Little do some parents know that when you are buying toys for your children you are stimulating some important life skills through play. According to Peter Gorski, M.D., FAAP, chair of the AAP Committee on Early Childhood, good toys "encourage children to think about spatial relationships, means and ends relationships, how to use tools, how to become effective and efficient, how to collaborate, how to take turns, and how to learn rules."

Better yet, "good toys" are low tech, and stimulate development. When children play with non-mechanical, natural toys (i.e. wooden blocks, fabric strips, and old-fashioned dolls), they have better communication skills. Judith Wagner, Ph.D. a professor of child development, states while using simple toys, a child's communication enriches, they enact a wider range of role playing, their conversations are more interactive, and they use broader vocabulary. Choose toys that are developmentally appropriate; ones that are challenging but not frustrating to your youngster.

Contrary to current beliefs computers do not aid child development. The AAP recommends children under 2 years old have NO TV viewing. Dr. Gorski states children 3-4 years old get 20 minutes max with parental guidance. Computers promote isolation and decreased physical activity -- two combinations you do not want to reinforce early.

A quick guide to age appropriateness in the early ages:

(from Tovah Klein, Ph.D., and Mary Gettesman, R.N., Ph.D.)

  1. Birth to 4 months -- you are the best toy. "Parents are the all-sufficient jungle gym and entertainment center."
  2. 4-6 months -- introduce a "cuddly" item that will remind them of you and help with transition times." Careful though of choking and suffocation hazards (i.e. small parts that can fall off, don't let them sleep with it until they are older).
  3. 8-12 months -- ideal gift, a box, they can open it up, put their toys inside it, while they work on object permanence.
  4. 1-2 years -- cause and effect toys, like push/pull toys, Jack in the box, hammer toys. They learn a sense of control and mastery.
  5. 2 to 3 years old -- toys they can explore and discover on their own. They should be able to manipulate and master on their own. They will learn competence and pleasure with the task.
  6. Books at any age. Make it a joint effort. Encourage your child to point and name objects, ask questions about the story.

Other resources:

"Toy Safety: Guidelines for Parents" www.aap.org/family/toybroc.htm

 

Dr. Jane's Commentary:

 

Frankly, in our modern-day toys we are losing imagination. Don't get me wrong they are very imaginative toys, but that is the problem, they leave nothing to the imagination of a child. The trucks drive on their own, make siren sounds, and the drivers are scripted. The dolls cry, eat, and even grow. The games have all the clothes, voices, and scenery a child could want. Or do they? Do our children really want all this detail? Or is it us?

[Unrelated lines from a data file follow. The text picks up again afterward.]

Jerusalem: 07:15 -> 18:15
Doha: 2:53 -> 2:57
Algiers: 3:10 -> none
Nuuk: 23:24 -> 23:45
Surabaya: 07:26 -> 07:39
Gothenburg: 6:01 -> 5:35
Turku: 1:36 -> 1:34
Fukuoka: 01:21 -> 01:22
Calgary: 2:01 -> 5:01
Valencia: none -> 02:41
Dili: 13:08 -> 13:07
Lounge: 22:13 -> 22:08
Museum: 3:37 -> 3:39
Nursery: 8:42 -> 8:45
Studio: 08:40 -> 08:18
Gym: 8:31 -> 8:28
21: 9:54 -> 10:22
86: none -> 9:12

When our children's toys have this level of detail, they don't bother us for props. We provide the necessary batteries, and they go away. My biggest pet peeve in this regard are hand held games. I've watched kids play literally for hours, glued to these games. They don't make eye contact, few words come from their mouths, and fewer are used by us parents. They push a few buttons and out strategize the cyber enemy. They may learn how to out maneuver a pocket monster, but can they imagine an elaborate castle, defeat the dread dragon, and save the kingdom all in one afternoon? Can they look up at an adult and describe in detail what everything is in their mind's eye? Do they have the patience to construct the props needed to fulfill the fantasy?

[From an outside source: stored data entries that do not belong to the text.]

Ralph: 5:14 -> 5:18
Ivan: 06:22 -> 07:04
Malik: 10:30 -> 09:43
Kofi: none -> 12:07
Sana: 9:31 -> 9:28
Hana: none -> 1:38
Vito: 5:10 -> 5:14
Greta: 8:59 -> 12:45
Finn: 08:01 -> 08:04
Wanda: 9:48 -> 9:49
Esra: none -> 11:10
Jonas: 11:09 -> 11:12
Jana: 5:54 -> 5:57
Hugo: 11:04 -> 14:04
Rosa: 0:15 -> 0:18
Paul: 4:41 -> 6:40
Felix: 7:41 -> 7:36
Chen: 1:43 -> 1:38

Your answer may be so what. So what if they don't imagine like our generation of kids. What does it matter? Here is why it matters.

  1. If you don't hone imagination skills as a child, how can you carry on a conversation with the "unseen God" in prayer as an adult?
  2. If you don't pretend to solve the unsolvable as a child, how can you have the courage to take on real life Goliath's as an adult?
  3. If you don't battle with the unseen as a child, how will you battle the unseen spiritual battles as an adult?
  4. If things are more important than people as a child, how will your family be more important to you later?
  5. If your entire imagination is delivered at a button push as a child, how will you find the patience to construct your masterpiece as an adult? A masterpiece being a family, a life's work, or maybe God's calling.

So this Christmas season, give your child the gift that keeps on giving (no not money), IMAGINATION. It will take a little to give a little, but you may be giving a lot -- the potential to see GOD later. Oh what a gift.